**Provided information:**
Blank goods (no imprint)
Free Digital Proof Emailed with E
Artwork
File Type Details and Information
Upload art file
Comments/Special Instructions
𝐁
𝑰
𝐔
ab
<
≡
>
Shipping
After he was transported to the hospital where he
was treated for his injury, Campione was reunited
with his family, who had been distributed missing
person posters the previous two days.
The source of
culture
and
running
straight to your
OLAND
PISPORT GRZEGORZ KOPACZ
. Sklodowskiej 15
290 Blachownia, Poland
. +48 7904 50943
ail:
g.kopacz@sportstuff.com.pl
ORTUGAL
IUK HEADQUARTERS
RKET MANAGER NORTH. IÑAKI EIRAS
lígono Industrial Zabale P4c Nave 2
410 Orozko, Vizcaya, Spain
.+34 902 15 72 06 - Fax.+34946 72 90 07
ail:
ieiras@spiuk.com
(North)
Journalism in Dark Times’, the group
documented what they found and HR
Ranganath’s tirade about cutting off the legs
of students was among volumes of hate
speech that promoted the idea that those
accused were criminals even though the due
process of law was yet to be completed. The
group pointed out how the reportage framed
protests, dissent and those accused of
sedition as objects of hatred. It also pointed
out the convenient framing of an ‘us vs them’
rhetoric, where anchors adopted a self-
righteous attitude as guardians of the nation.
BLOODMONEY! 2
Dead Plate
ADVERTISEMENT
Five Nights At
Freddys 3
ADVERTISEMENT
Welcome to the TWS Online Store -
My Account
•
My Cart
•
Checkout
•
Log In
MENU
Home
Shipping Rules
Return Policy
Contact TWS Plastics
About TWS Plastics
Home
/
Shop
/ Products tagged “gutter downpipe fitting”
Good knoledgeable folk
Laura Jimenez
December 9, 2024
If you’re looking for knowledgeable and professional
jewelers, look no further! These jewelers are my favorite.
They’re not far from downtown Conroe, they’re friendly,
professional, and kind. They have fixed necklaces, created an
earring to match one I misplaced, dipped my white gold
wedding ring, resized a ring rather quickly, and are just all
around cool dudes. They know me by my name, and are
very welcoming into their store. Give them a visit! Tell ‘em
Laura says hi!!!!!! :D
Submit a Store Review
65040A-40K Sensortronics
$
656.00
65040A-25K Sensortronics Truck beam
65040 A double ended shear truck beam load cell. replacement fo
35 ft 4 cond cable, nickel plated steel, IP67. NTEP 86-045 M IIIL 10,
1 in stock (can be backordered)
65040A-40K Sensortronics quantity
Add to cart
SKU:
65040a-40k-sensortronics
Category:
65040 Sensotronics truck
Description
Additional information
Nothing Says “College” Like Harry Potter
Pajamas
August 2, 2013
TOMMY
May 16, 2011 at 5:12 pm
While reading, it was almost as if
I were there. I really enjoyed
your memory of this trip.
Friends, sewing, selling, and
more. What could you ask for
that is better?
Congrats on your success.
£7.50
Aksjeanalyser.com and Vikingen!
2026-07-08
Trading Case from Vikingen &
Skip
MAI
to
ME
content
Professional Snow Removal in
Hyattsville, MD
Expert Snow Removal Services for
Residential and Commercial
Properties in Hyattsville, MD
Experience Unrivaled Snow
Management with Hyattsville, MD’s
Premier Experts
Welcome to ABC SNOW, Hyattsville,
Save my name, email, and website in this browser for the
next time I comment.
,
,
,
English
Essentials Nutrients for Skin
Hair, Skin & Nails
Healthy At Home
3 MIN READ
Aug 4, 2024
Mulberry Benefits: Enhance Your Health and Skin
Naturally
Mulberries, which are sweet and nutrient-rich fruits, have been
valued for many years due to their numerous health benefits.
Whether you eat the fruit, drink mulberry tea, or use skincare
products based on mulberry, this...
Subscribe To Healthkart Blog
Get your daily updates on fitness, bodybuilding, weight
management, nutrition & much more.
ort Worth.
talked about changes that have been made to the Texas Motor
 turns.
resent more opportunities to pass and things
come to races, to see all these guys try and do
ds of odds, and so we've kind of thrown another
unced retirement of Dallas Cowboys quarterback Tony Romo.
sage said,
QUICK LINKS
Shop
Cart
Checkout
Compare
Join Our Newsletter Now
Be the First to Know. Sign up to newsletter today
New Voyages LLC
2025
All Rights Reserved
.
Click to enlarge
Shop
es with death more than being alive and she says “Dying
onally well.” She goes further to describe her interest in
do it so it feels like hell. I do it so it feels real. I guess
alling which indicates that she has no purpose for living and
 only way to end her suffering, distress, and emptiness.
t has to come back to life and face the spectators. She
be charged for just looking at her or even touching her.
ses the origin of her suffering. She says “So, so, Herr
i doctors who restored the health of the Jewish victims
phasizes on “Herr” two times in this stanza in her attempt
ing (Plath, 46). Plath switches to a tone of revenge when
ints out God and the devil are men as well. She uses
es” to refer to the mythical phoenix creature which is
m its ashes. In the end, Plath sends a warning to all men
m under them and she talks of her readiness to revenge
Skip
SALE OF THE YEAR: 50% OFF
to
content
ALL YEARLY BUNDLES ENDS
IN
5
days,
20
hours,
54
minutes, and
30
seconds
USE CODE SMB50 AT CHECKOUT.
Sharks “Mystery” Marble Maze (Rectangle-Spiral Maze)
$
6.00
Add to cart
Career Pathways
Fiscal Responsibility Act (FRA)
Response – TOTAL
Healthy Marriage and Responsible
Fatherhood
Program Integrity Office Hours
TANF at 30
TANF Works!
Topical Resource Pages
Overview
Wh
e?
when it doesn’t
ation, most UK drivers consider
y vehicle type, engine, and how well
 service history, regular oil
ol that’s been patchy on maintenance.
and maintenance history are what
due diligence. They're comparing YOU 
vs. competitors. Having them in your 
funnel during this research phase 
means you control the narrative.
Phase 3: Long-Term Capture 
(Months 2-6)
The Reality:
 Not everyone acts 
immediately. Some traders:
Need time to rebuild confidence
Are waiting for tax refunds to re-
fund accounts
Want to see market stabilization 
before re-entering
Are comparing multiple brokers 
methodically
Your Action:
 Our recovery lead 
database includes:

**Problem to solve:** Each line from the one holding "fund accounts" down to the end of the records above is to be repeated exactly; no other line belongs in the reply.

**Result of this task:**
fund accounts
Want to see market stabilization 
before re-entering
Are comparing multiple brokers 
methodically
Your Action:
 Our recovery lead 
database includes:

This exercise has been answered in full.